▶ Exercise: Given the entries below, would you transcribe exactly the lines starting at the one with "Guthridge, Mohamed G." and ending at the one with "Leading UK marine wh", both kept, pictures omitted, nothing extra?

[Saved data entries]
----------------------------------------

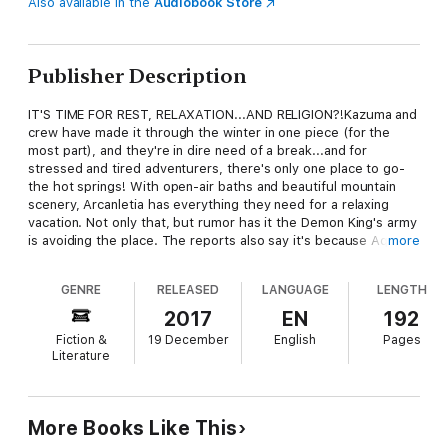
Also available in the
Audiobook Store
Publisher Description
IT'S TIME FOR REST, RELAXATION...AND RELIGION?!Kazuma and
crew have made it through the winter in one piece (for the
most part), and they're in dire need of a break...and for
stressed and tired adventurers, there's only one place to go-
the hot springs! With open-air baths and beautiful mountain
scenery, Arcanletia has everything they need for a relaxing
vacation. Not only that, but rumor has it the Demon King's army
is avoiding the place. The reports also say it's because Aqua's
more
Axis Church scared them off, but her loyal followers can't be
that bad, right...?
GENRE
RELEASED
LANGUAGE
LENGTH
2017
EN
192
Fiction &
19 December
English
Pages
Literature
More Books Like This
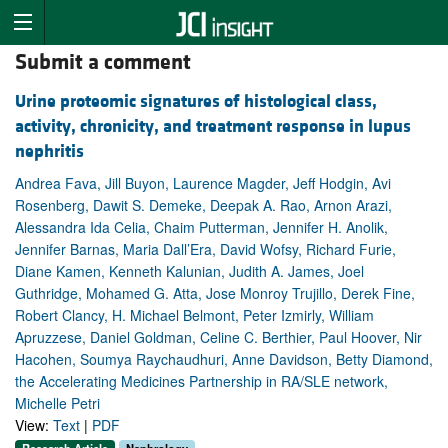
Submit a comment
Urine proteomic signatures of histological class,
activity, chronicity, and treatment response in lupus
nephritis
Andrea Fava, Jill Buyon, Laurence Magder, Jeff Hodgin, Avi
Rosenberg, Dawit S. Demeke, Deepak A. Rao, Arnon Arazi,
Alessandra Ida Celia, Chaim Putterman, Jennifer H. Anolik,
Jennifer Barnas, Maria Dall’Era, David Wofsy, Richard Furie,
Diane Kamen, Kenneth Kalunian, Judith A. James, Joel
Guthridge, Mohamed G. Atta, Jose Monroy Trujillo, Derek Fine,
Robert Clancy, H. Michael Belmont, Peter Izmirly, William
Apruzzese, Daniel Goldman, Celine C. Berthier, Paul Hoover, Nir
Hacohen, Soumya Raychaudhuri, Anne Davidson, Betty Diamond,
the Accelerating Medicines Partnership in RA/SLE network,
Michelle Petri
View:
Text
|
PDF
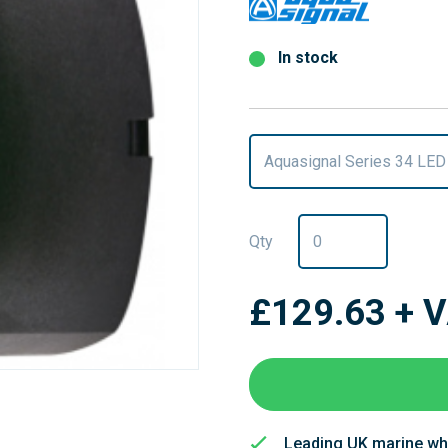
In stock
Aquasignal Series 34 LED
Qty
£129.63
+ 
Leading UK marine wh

----------------------------------------

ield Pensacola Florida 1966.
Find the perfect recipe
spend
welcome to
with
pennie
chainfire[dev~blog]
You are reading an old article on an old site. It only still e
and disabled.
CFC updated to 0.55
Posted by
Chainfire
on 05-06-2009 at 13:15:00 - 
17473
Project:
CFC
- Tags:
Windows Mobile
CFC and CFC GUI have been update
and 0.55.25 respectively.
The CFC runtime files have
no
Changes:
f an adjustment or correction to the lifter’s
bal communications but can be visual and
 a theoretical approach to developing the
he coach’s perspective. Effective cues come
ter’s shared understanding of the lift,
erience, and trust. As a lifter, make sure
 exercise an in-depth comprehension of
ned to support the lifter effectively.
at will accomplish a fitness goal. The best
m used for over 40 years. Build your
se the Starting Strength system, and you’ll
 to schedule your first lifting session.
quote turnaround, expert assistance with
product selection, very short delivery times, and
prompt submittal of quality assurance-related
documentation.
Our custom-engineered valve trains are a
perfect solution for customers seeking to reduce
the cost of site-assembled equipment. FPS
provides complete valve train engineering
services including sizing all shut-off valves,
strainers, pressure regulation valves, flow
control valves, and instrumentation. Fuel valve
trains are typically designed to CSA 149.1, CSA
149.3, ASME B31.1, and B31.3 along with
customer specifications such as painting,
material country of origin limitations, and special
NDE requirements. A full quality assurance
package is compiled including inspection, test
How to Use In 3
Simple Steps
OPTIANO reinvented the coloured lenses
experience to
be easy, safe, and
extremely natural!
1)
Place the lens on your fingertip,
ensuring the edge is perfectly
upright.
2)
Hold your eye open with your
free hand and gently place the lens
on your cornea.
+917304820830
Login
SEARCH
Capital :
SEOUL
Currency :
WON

----------------------------------------

▶ Written reply:
Guthridge, Mohamed G. Atta, Jose Monroy Trujillo, Derek Fine,
Robert Clancy, H. Michael Belmont, Peter Izmirly, William
Apruzzese, Daniel Goldman, Celine C. Berthier, Paul Hoover, Nir
Hacohen, Soumya Raychaudhuri, Anne Davidson, Betty Diamond,
the Accelerating Medicines Partnership in RA/SLE network,
Michelle Petri
View:
Text
|
PDF
In stock
Aquasignal Series 34 LED
Qty
£129.63
+ 
Leading UK marine wh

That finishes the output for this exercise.